A Comparative Analysis of Transformer-less Inverter Topologies for Grid-Connected PV Systems: Minimizing Leakage Current and THD

TL;DR

This paper compares transformer-less inverter topologies for grid-connected PV systems, focusing on leakage current and THD, and finds the H5 topology offers a good balance of performance and efficiency.

Contribution

It provides a comparative analysis of three inverter topologies, highlighting the advantages of H5 in reducing leakage current and THD while maintaining efficiency.

Findings

H5 topology achieves low leakage current and THD.

Simulation results validate H5's balanced performance.

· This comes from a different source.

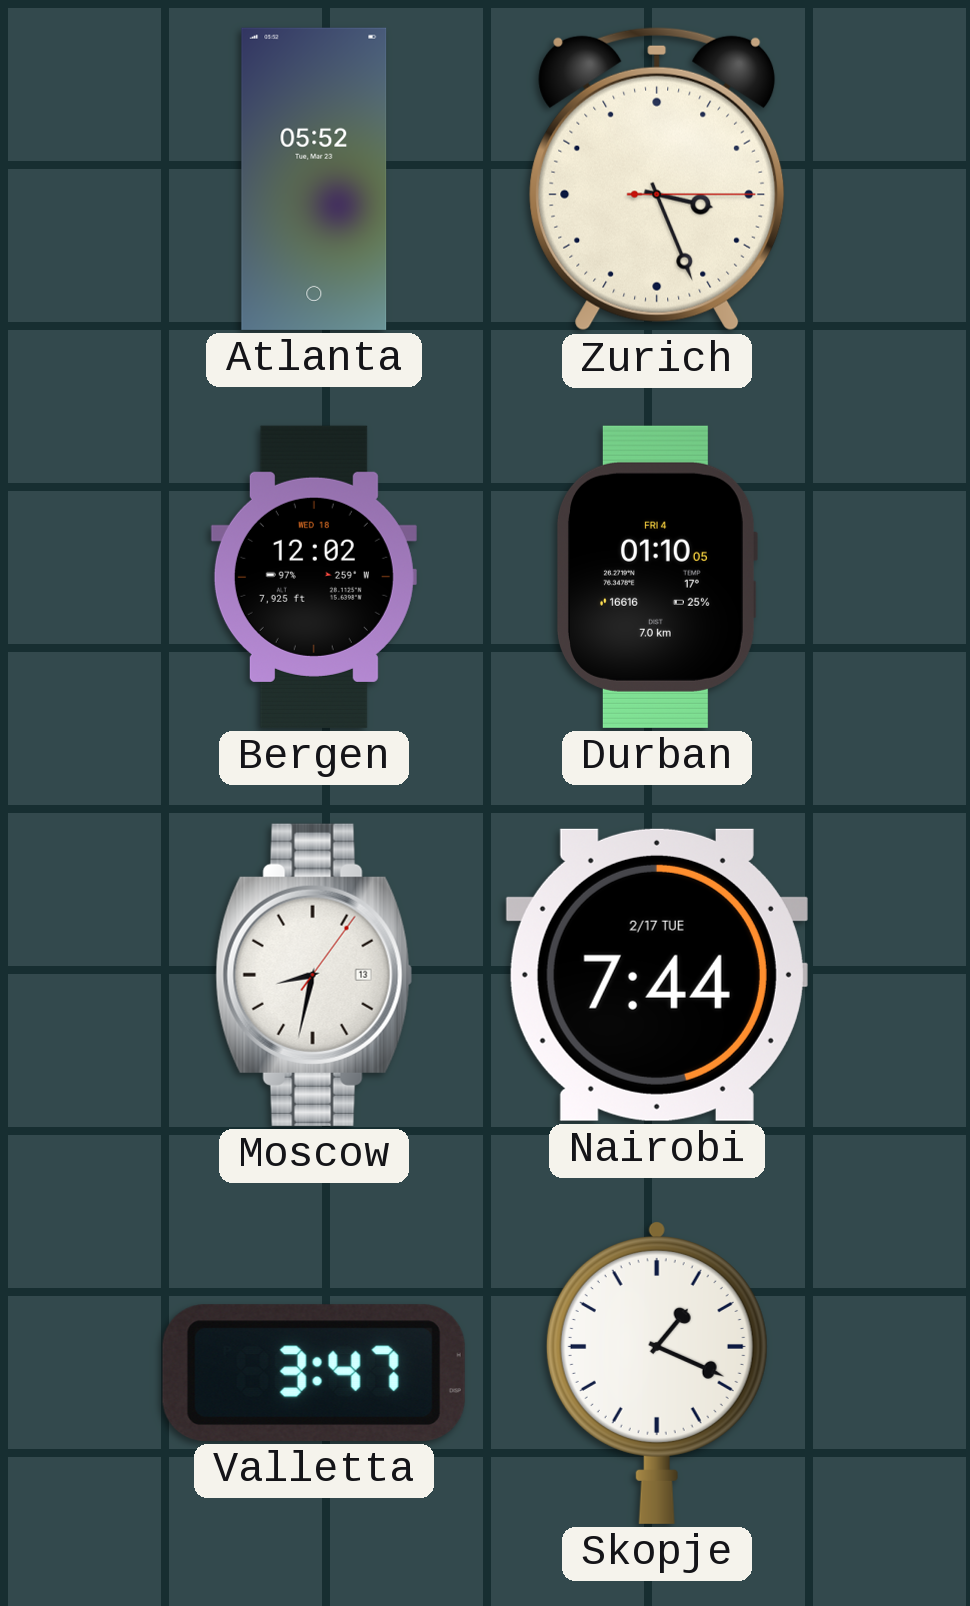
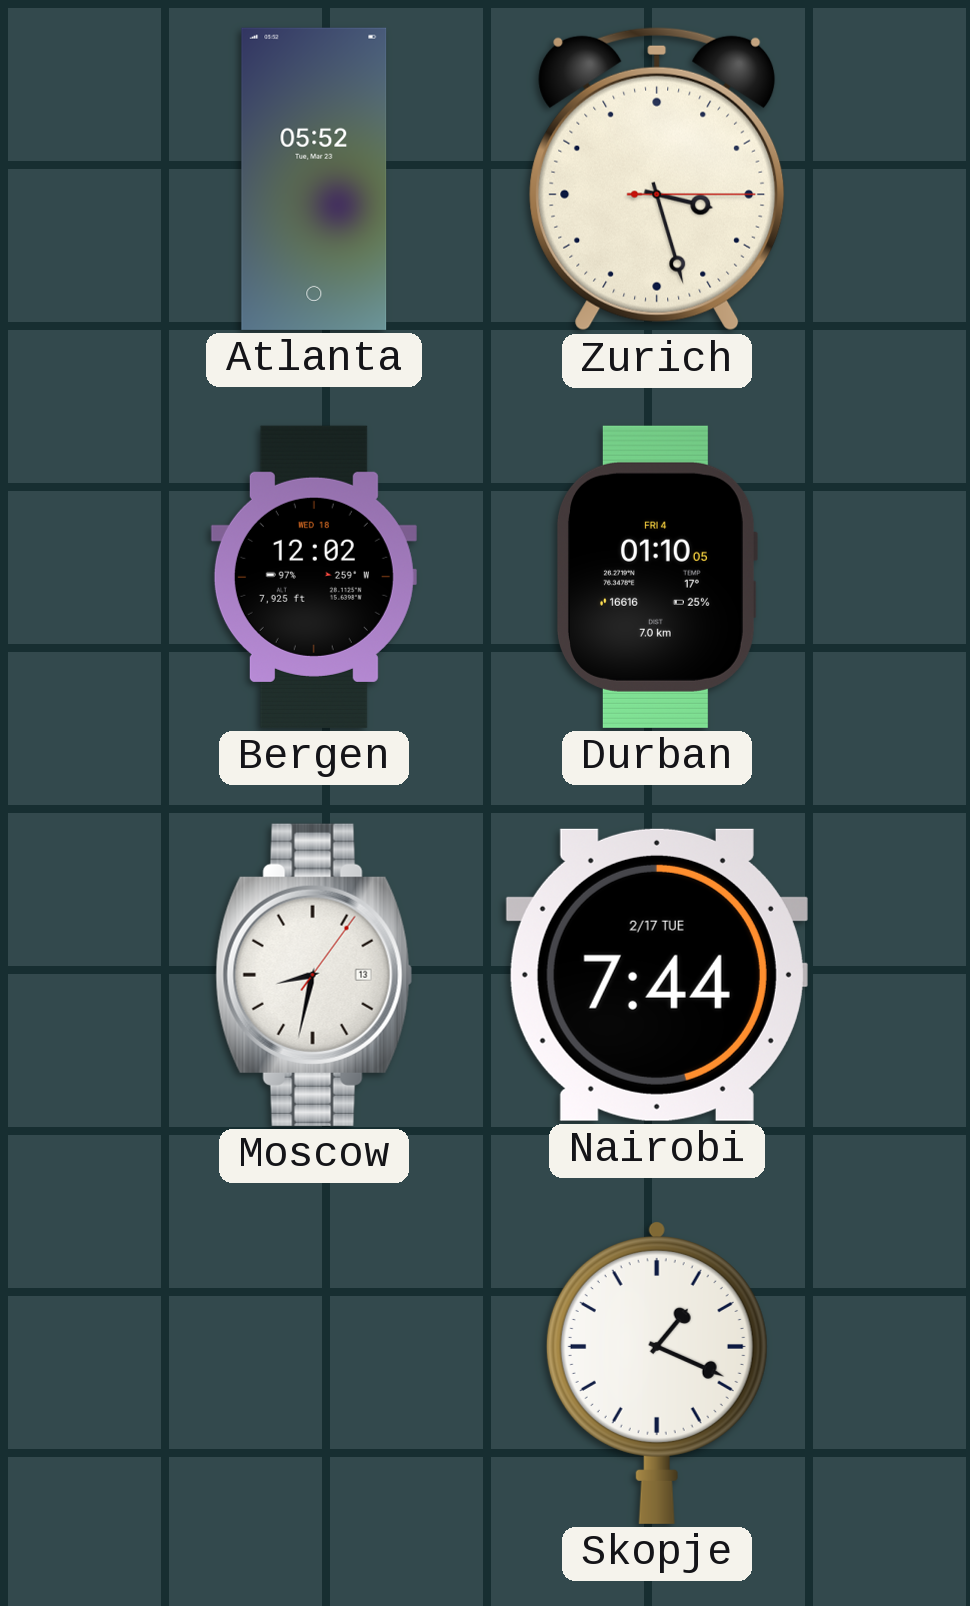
Zurich: 3:26 -> 3:27
Valletta: 3:47 -> none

H5 is suitable for practical grid-connected PV applications.

Abstract

The integration of distributed energy resources (DERs), particularly photovoltaic (PV) systems, into power grids has gained major attention due to their environmental and economic benefits. Although traditional transformer-based grid-connected PV inverters provide galvanic isolation for leakage current, they suffer from major drawbacks of high cost, lower efficiency, and increased size. Transformer-less grid-connected PV inverters (TLGI) have emerged as a prominent alternative, as they achieve higher efficiency, compact design, and lower cost. However, due to a lack of galvanic isolation, TLGIs are highly affected by leakage current caused by the fluctuation of common-mode voltage (CMV). This paper investigates three topologies H4, H5, and HERIC with comparisons between their CMV, differential-mode voltage (DMV), total harmonic distortion (THD), and leakage current. A simulation was conducted for each topology in MATLAB/Simulink R2023a, and the results demonstrate that the H5 topology achieves a balance between low leakage current, reduced THD, and optimal operational efficiency, making it suitable for practical application.